• _Assignment_
Once you find the line below that has "Arabic (AR)", output it and every line after it exactly, stopping after the line that has "Bezpečné možnosti platby", with no pictures.

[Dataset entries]
-- Opening Marker --
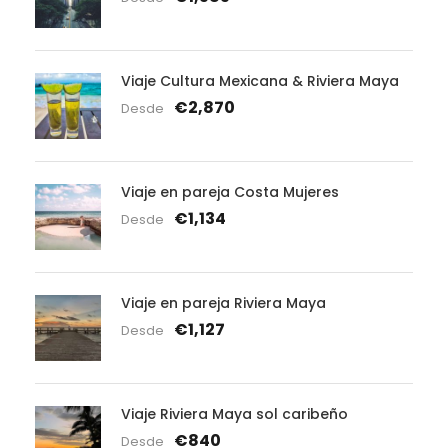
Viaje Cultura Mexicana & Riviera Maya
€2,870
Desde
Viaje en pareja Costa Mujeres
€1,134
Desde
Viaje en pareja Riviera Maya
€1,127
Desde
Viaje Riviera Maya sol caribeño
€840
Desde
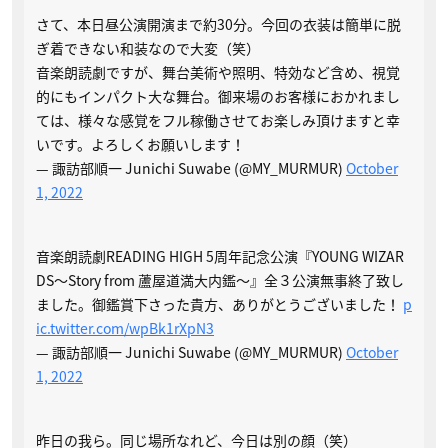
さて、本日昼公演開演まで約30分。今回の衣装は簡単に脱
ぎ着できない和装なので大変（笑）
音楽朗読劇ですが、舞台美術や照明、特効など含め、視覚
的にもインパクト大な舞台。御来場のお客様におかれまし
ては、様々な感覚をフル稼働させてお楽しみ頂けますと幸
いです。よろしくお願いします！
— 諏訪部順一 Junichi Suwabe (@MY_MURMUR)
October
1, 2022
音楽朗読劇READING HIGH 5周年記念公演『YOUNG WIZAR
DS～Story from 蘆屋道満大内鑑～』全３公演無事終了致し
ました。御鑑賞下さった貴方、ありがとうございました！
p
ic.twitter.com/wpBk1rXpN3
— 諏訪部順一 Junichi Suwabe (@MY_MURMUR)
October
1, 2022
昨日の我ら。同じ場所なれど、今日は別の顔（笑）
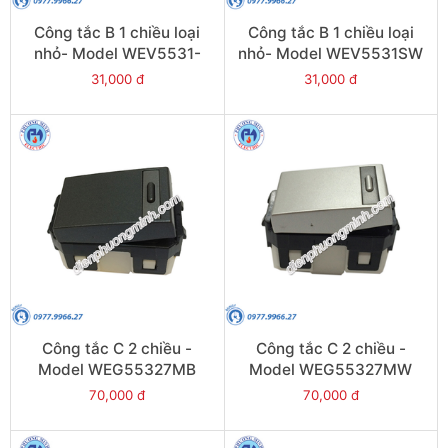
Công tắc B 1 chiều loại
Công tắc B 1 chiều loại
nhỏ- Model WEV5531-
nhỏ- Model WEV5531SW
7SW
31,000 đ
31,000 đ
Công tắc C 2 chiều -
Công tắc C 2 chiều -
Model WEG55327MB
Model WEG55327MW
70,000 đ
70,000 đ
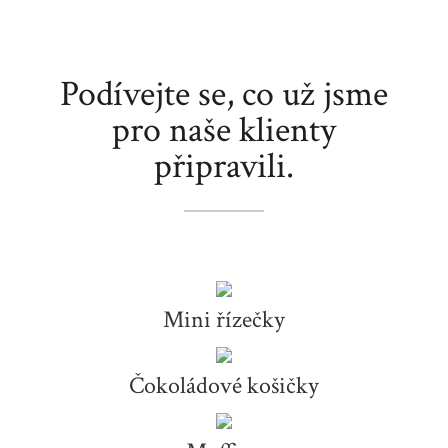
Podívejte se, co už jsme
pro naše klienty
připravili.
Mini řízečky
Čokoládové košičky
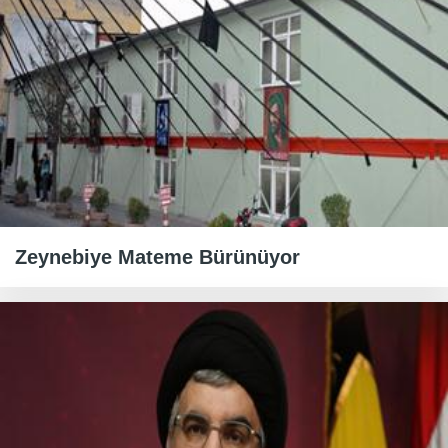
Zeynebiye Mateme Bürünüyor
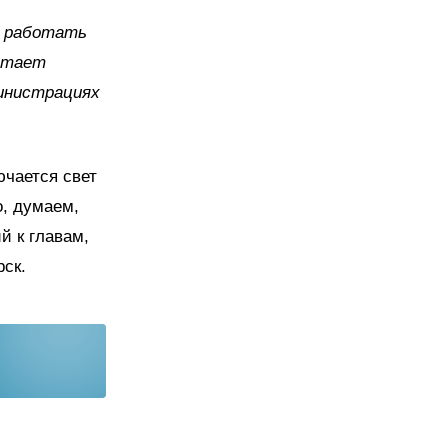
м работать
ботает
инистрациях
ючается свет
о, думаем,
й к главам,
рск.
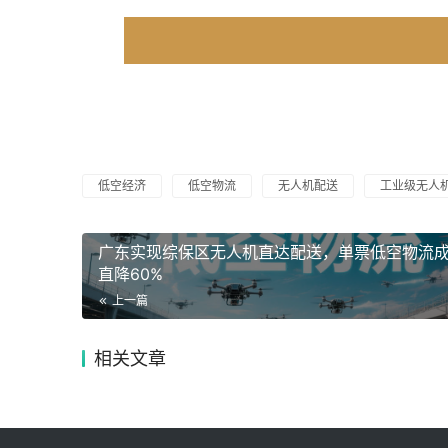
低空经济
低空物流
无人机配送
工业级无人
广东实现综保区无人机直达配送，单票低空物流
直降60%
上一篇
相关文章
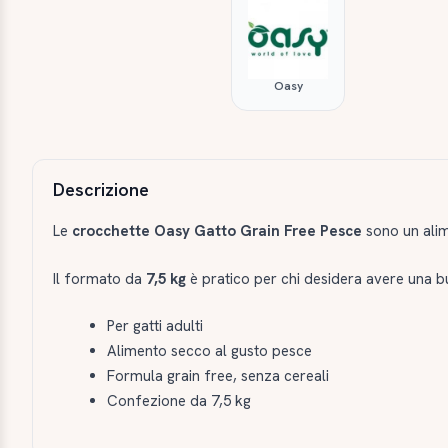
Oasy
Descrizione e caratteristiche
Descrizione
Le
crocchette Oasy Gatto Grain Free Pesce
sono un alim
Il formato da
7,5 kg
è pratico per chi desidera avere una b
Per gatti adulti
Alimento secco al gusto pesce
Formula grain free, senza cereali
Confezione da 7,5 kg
-- Closing Marker --
-- Opening Marker --
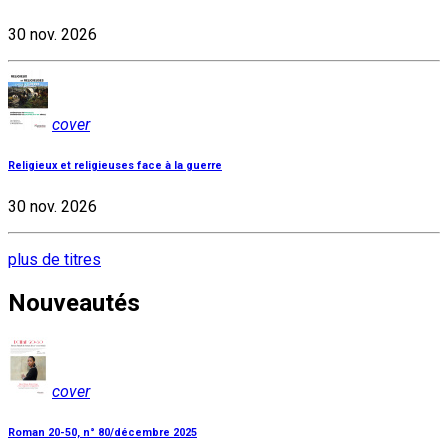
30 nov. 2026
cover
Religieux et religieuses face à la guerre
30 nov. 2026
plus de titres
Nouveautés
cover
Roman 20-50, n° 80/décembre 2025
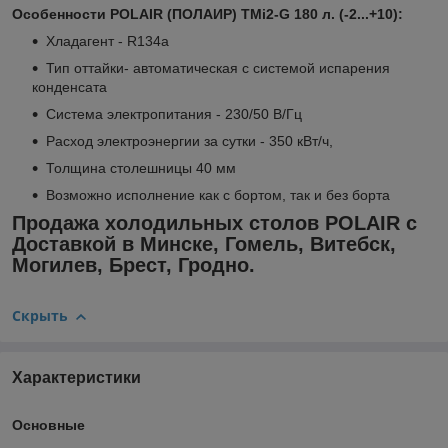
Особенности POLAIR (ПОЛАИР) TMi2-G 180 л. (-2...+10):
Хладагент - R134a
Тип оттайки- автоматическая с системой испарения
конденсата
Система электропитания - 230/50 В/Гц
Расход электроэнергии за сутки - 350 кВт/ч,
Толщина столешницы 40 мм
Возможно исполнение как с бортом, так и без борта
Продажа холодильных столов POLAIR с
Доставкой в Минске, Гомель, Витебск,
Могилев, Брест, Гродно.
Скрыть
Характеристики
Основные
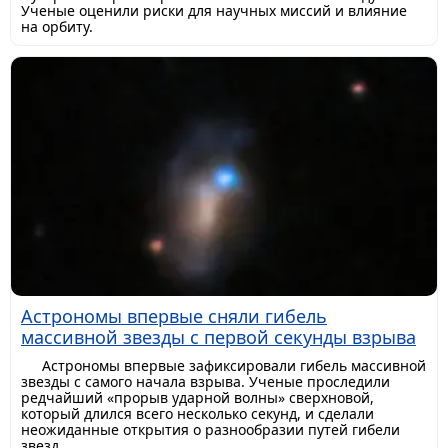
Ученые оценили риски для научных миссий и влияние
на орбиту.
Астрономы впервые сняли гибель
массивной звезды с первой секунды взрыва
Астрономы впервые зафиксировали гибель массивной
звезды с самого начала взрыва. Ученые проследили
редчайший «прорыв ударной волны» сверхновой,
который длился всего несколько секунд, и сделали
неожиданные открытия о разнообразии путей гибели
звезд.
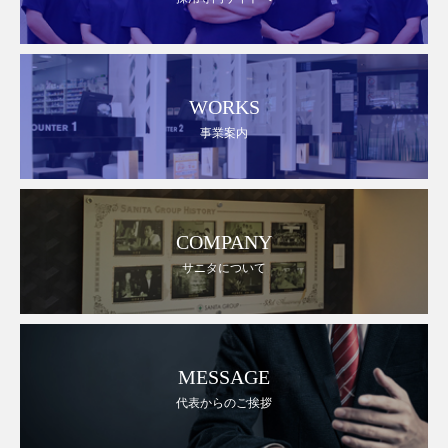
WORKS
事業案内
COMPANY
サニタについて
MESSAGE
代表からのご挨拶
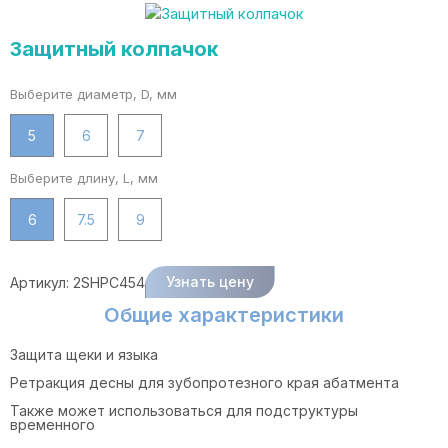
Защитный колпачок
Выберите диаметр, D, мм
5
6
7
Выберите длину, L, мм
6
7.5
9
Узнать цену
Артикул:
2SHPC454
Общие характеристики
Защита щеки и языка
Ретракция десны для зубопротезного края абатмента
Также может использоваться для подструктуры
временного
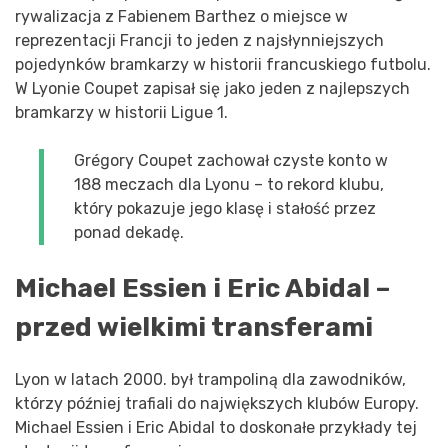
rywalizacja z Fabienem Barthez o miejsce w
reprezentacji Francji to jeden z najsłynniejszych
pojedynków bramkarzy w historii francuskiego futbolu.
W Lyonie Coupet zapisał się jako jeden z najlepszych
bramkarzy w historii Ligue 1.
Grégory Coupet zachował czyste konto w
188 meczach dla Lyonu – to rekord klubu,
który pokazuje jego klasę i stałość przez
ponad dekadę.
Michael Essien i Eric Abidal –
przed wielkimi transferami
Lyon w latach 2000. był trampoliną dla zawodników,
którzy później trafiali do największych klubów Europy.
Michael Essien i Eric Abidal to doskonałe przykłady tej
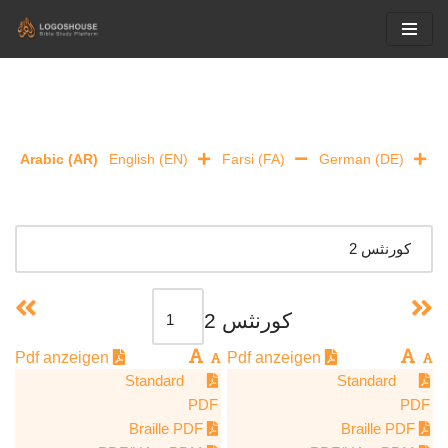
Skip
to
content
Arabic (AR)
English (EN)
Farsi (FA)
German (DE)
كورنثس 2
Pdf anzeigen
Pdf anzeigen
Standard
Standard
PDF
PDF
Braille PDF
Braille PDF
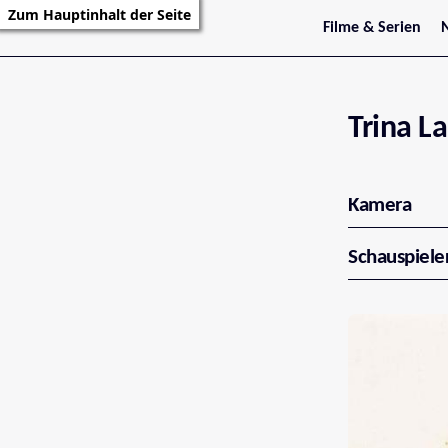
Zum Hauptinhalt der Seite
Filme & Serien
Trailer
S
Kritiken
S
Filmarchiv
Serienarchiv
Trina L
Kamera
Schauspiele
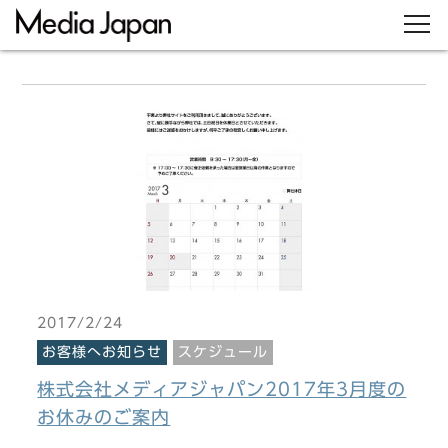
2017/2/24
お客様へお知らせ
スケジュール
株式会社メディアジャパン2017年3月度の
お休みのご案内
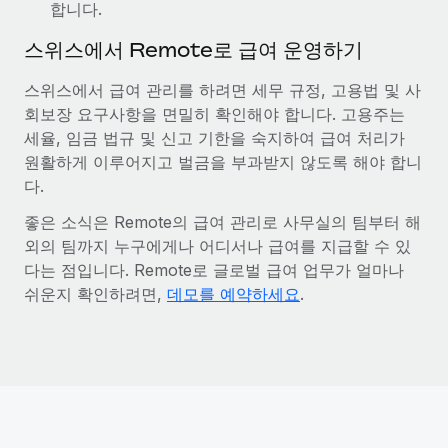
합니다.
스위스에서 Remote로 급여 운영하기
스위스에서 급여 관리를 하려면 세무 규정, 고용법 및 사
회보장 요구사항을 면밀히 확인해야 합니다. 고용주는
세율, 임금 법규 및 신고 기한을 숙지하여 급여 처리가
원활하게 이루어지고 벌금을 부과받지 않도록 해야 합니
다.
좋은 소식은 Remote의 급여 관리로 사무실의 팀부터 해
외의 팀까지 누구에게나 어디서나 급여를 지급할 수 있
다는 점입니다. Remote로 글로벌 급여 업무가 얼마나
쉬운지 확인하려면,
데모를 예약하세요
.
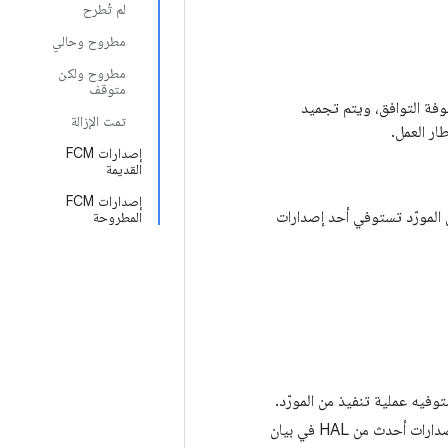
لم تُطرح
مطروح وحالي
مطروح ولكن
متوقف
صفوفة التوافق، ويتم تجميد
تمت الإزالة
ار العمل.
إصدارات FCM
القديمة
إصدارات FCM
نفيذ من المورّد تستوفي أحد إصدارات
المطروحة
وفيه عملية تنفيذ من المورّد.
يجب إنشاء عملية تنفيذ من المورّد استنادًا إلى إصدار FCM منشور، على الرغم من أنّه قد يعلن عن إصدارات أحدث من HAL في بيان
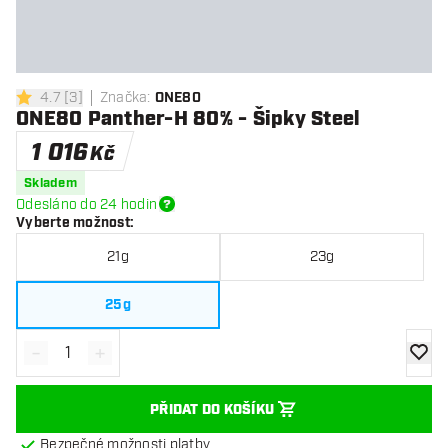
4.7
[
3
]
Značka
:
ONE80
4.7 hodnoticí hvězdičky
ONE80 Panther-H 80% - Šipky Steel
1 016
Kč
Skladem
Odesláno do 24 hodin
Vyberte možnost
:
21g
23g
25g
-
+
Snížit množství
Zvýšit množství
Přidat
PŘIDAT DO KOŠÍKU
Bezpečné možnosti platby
-- Closing Marker --
-- Opening Marker --
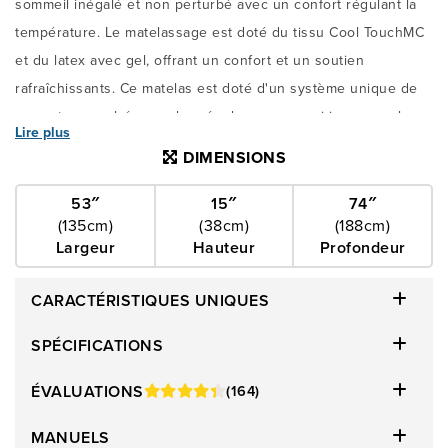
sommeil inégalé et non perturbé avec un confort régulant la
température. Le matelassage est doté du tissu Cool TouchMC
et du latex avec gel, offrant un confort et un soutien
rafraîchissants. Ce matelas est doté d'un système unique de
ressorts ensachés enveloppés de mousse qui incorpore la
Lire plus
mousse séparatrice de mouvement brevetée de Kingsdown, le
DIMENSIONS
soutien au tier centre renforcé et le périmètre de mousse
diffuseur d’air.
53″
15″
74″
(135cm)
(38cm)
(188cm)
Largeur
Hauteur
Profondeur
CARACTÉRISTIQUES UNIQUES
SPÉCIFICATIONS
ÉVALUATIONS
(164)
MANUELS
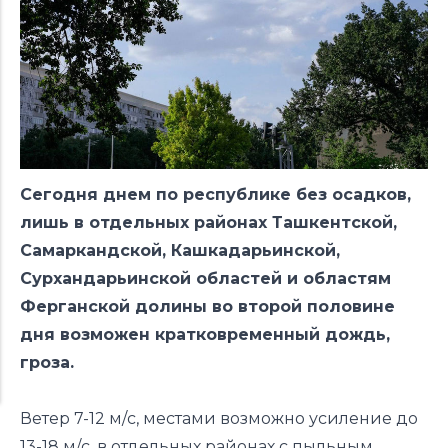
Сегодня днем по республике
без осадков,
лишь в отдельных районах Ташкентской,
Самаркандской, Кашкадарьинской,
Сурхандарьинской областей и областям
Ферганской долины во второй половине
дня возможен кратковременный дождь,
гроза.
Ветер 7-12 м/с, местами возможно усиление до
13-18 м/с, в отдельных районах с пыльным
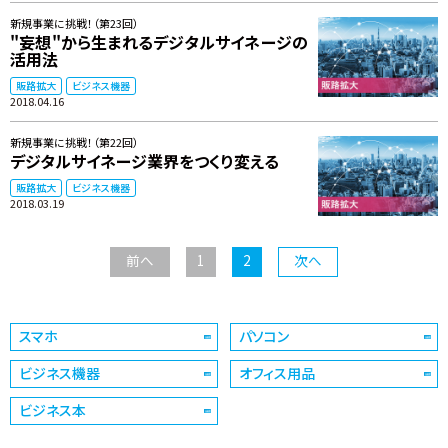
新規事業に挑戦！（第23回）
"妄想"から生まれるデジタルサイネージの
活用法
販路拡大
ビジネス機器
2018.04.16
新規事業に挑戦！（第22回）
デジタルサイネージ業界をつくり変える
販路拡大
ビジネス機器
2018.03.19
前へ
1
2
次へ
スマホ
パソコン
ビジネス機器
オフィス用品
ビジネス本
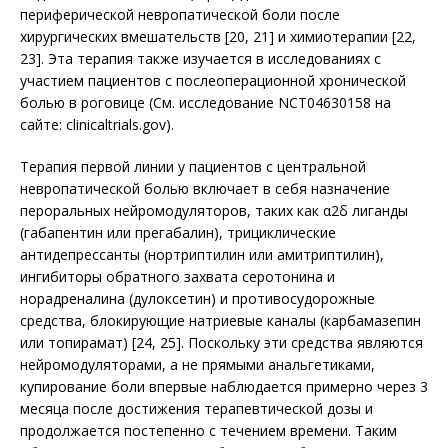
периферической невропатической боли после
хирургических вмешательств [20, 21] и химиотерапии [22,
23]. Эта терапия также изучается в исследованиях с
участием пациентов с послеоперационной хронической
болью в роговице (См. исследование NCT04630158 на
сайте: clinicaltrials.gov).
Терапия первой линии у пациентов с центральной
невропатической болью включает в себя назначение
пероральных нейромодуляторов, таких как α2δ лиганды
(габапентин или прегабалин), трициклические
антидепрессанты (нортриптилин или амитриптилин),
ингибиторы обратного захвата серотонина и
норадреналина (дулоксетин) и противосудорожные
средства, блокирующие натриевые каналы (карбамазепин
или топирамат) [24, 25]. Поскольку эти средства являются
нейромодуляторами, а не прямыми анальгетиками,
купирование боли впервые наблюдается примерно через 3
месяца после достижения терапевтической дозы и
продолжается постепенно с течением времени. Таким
-- Closing Marker --
• _Output_
Arabic (AR)
English (EN)
Farsi (FA)
German (DE)
كورنثس 2
Pdf anzeigen
Pdf anzeigen
Standard
Standard
PDF
PDF
Braille PDF
Braille PDF
Zum Hauptinhalt der Seite
Filme & Serien
Trailer
S
Kritiken
S
Filmarchiv
Serienarchiv
Trina L
Kamera
Schauspiele
2017/2/24
お客様へお知らせ
スケジュール
株式会社メディアジャパン2017年3月度の
お休みのご案内
합니다.
스위스에서 Remote로 급여 운영하기
스위스에서 급여 관리를 하려면 세무 규정, 고용법 및 사
회보장 요구사항을 면밀히 확인해야 합니다. 고용주는
세율, 임금 법규 및 신고 기한을 숙지하여 급여 처리가
원활하게 이루어지고 벌금을 부과받지 않도록 해야 합니
다.
좋은 소식은 Remote의 급여 관리로 사무실의 팀부터 해
외의 팀까지 누구에게나 어디서나 급여를 지급할 수 있
다는 점입니다. Remote로 글로벌 급여 업무가 얼마나
쉬운지 확인하려면,
데모를 예약하세요
.
لم تُطرح
مطروح وحالي
مطروح ولكن
متوقف
صفوفة التوافق، ويتم تجميد
تمت الإزالة
ار العمل.
إصدارات FCM
القديمة
إصدارات FCM
نفيذ من المورّد تستوفي أحد إصدارات
المطروحة
وفيه عملية تنفيذ من المورّد.
يجب إنشاء عملية تنفيذ من المورّد استنادًا إلى إصدار FCM منشور، على الرغم من أنّه قد يعلن عن إصدارات أحدث من HAL في بيان
4.7
[
3
]
Značka
:
ONE80
4.7 hodnoticí hvězdičky
ONE80 Panther-H 80% - Šipky Steel
1 016
Kč
Skladem
Odesláno do 24 hodin
Vyberte možnost
:
21g
23g
25g
-
+
Snížit množství
Zvýšit množství
Přidat
PŘIDAT DO KOŠÍKU
Bezpečné možnosti platby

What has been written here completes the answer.